### Work item
Among the entries below, extract exactly the lines that run from the one with "発売日：2015.01.08" through the one with "tienen expectativas específicas en cuanto a", both ends included.

Saved entries:
Segment Open

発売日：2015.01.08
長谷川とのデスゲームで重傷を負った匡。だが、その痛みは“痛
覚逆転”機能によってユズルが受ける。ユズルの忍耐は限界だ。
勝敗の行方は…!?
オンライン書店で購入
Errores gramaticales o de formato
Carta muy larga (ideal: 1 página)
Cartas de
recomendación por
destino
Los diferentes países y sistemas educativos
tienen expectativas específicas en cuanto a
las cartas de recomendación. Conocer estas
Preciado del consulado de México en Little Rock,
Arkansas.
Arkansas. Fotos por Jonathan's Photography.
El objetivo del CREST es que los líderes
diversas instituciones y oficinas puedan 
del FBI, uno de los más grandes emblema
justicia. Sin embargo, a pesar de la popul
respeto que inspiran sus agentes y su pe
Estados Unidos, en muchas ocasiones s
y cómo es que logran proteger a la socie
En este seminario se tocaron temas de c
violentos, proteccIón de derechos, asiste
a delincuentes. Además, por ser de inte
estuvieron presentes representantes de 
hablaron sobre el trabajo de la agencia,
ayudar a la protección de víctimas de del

Segment Closed
Segment Open

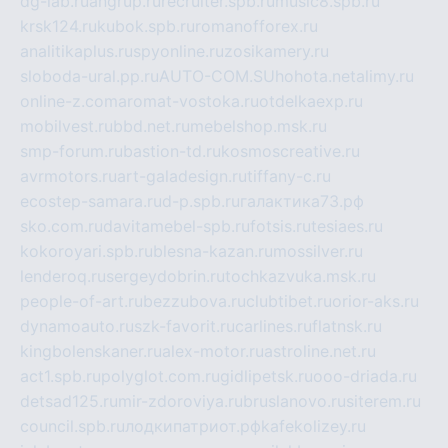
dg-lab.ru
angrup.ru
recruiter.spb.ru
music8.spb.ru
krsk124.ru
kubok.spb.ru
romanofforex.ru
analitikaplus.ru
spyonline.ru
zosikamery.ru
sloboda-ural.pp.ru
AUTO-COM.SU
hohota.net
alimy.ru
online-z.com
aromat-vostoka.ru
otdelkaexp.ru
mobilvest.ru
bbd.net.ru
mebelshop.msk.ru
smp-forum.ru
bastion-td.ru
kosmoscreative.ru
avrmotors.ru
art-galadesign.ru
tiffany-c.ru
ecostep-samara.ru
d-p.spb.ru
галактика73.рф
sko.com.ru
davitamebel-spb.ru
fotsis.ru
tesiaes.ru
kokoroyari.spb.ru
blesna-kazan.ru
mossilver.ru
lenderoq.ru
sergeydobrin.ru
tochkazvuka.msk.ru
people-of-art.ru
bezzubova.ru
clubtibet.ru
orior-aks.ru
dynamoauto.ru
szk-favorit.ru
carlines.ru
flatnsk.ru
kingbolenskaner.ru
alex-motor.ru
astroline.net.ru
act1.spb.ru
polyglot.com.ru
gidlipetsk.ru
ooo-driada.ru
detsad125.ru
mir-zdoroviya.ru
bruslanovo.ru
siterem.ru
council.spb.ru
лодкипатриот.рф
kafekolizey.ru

Segment Closed

### Solution to the problem
発売日：2015.01.08
長谷川とのデスゲームで重傷を負った匡。だが、その痛みは“痛
覚逆転”機能によってユズルが受ける。ユズルの忍耐は限界だ。
勝敗の行方は…!?
オンライン書店で購入
Errores gramaticales o de formato
Carta muy larga (ideal: 1 página)
Cartas de
recomendación por
destino
Los diferentes países y sistemas educativos
tienen expectativas específicas en cuanto a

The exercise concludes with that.